_ASSIGNMENT_
Please show every line in the entries below that includes the word "Django".

Document structure recognition data

Segment Open

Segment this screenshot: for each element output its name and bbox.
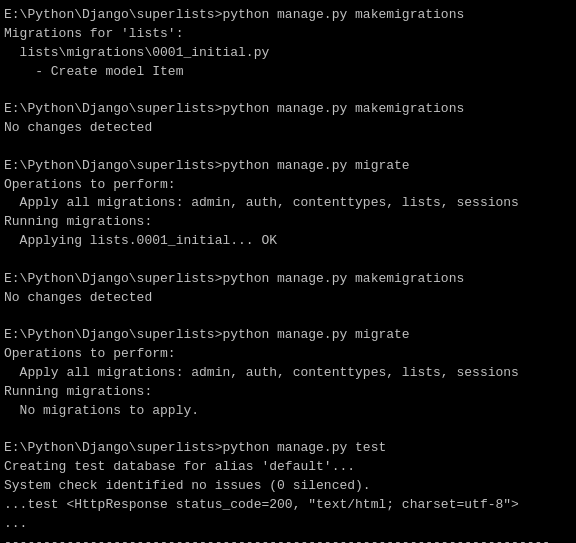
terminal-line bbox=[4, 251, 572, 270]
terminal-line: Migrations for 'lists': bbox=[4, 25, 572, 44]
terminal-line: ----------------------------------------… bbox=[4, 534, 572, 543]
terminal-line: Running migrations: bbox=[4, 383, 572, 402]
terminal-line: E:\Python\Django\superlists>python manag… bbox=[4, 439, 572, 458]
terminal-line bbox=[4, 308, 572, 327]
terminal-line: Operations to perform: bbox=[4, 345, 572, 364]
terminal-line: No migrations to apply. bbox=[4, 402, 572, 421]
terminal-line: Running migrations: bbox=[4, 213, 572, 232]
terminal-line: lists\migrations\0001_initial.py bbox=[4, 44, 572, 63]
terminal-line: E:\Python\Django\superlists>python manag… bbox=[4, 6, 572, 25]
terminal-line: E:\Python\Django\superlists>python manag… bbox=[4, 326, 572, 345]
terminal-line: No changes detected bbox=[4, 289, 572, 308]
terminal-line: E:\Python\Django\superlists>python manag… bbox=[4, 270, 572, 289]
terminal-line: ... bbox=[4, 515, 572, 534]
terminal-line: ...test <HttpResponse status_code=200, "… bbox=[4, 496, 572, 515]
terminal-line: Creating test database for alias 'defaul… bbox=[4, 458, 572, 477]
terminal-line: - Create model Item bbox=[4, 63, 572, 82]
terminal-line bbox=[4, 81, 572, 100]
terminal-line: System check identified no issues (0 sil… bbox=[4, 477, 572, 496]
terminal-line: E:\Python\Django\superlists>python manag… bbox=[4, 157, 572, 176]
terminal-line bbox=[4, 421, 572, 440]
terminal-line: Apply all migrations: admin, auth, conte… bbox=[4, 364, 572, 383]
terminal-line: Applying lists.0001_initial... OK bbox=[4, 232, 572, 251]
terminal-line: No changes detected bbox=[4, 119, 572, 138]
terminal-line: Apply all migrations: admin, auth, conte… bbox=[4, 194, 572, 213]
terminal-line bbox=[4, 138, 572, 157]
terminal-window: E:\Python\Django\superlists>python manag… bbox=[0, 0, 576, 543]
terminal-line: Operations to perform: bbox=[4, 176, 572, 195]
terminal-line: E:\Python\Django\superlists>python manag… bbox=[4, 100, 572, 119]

Segment Closed

_RESPONSE TO THE TASK_
terminal-line: E:\Python\Django\superlists>python manag… bbox=[4, 439, 572, 458]
terminal-line: E:\Python\Django\superlists>python manag… bbox=[4, 6, 572, 25]
terminal-line: E:\Python\Django\superlists>python manag… bbox=[4, 326, 572, 345]
terminal-line: E:\Python\Django\superlists>python manag… bbox=[4, 270, 572, 289]
terminal-line: E:\Python\Django\superlists>python manag… bbox=[4, 157, 572, 176]
terminal-window: E:\Python\Django\superlists>python manag… bbox=[0, 0, 576, 543]
terminal-line: E:\Python\Django\superlists>python manag… bbox=[4, 100, 572, 119]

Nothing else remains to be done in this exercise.